BEGIN Exercise inputs

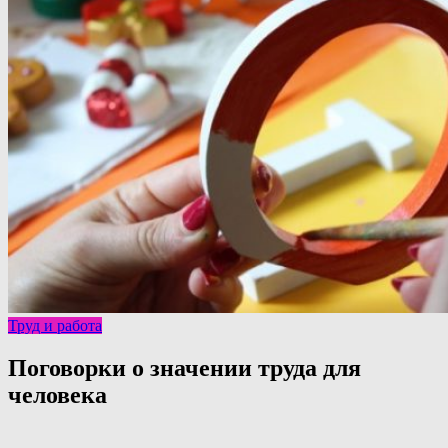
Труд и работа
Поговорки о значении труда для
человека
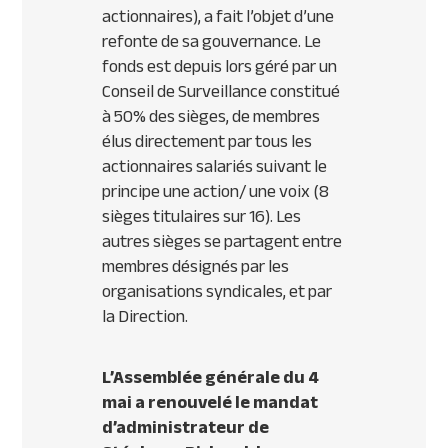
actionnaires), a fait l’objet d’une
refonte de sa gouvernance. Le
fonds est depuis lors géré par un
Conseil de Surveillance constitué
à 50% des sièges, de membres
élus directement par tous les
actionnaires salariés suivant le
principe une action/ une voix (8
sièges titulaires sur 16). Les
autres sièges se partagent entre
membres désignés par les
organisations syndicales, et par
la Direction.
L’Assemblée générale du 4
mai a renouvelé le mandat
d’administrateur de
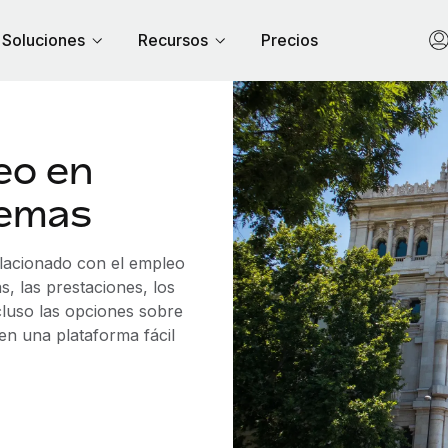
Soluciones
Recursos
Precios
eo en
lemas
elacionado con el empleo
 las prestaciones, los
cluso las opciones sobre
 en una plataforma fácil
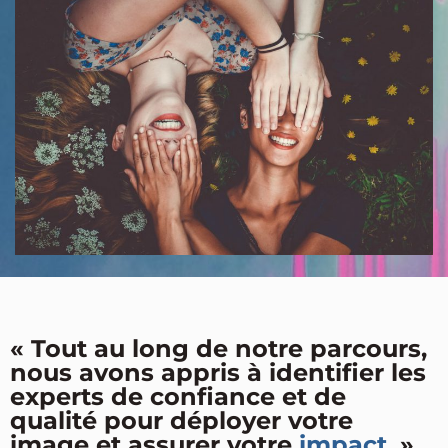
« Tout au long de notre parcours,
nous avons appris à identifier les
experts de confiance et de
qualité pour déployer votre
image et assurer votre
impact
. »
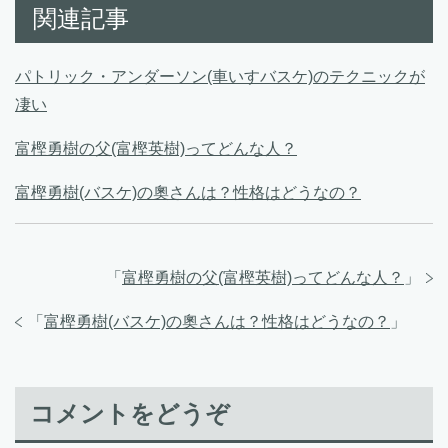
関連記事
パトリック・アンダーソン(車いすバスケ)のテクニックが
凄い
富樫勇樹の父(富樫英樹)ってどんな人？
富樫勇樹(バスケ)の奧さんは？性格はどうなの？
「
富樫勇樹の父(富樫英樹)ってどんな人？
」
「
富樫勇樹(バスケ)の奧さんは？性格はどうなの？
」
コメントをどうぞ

END Exercise inputs
BEGIN Exercise inputs

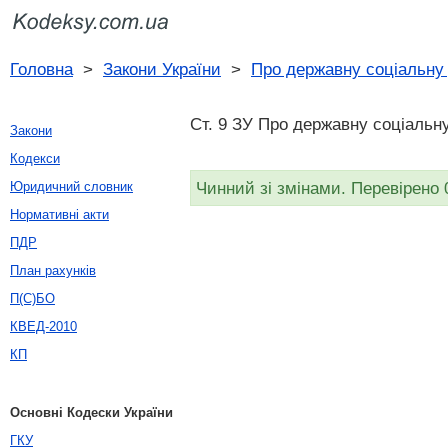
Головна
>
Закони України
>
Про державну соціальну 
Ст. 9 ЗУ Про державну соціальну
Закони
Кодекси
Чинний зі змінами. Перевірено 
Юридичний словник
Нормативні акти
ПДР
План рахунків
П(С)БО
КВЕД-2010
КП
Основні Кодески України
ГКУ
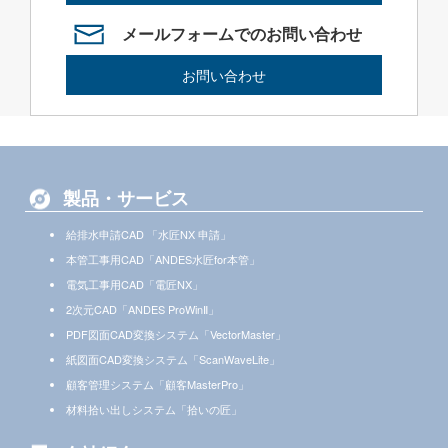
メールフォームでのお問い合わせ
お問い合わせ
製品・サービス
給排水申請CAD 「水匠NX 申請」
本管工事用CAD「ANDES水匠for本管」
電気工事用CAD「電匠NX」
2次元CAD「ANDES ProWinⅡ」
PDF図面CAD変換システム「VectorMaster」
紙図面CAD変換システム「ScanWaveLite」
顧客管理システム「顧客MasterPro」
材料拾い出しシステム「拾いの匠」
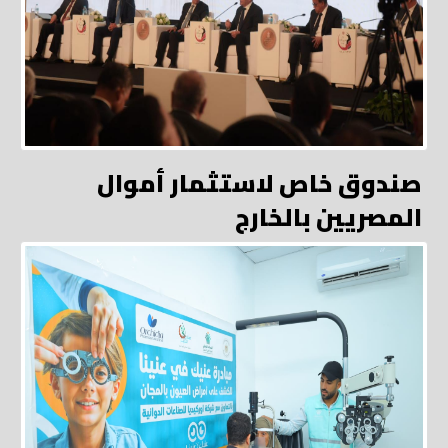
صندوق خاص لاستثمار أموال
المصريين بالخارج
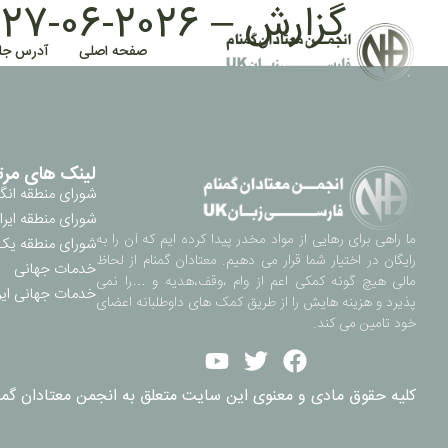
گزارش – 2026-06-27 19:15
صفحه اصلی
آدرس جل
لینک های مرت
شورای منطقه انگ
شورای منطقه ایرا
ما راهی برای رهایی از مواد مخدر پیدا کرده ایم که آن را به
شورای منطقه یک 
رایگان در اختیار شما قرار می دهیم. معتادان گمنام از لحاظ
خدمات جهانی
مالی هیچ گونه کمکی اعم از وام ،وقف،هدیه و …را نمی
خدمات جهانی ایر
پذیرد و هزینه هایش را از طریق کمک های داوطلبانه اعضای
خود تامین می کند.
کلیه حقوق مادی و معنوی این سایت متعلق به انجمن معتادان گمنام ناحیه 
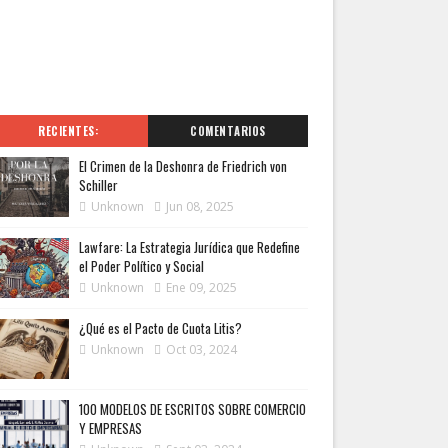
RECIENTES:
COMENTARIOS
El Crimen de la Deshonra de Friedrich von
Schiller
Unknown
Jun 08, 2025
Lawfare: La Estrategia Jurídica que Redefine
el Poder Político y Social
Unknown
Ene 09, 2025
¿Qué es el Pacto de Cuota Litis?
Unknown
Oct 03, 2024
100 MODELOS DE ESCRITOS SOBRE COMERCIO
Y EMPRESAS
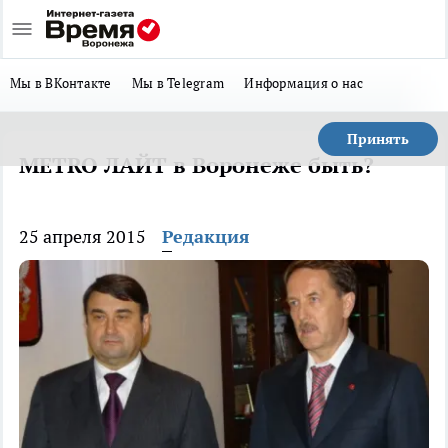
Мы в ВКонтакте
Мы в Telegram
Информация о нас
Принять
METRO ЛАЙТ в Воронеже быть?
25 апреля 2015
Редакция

END Exercise inputs
BEGIN Exercise inputs

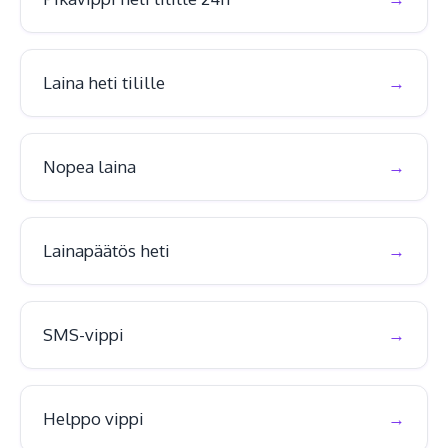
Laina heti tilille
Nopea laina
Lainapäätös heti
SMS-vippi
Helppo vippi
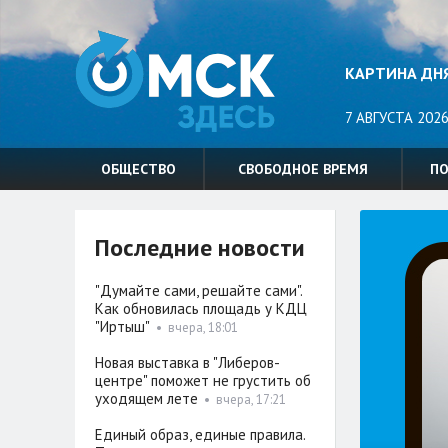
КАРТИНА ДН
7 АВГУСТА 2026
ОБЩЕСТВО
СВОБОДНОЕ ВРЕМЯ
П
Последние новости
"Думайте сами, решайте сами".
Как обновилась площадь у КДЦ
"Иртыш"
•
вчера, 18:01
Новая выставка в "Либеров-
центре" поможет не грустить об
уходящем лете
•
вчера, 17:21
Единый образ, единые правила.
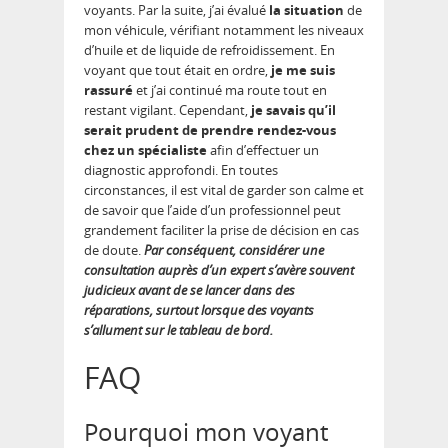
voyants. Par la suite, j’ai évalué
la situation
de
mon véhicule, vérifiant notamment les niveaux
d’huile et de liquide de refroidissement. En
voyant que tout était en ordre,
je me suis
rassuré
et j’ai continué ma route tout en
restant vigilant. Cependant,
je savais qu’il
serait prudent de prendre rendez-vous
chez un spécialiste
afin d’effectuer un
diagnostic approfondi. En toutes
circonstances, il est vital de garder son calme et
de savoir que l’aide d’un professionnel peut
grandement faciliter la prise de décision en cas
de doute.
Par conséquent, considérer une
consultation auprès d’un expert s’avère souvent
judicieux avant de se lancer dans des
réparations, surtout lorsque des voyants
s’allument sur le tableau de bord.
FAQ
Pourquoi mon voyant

END Exercise inputs

Work instructions: Using the entries above, transcribe exactly from the line that has "Труд и работа" through the line that has "qualité pour déployer votre". Pictures are dropped.

Task answer:
Труд и работа
Поговорки о значении труда для
человека
actionnaires), a fait l’objet d’une
refonte de sa gouvernance. Le
fonds est depuis lors géré par un
Conseil de Surveillance constitué
à 50% des sièges, de membres
élus directement par tous les
actionnaires salariés suivant le
principe une action/ une voix (8
sièges titulaires sur 16). Les
autres sièges se partagent entre
membres désignés par les
organisations syndicales, et par
la Direction.
L’Assemblée générale du 4
mai a renouvelé le mandat
d’administrateur de
Soluciones
Recursos
Precios
eo en
lemas
elacionado con el empleo
 las prestaciones, los
cluso las opciones sobre
 en una plataforma fácil
« Tout au long de notre parcours,
nous avons appris à identifier les
experts de confiance et de
qualité pour déployer votre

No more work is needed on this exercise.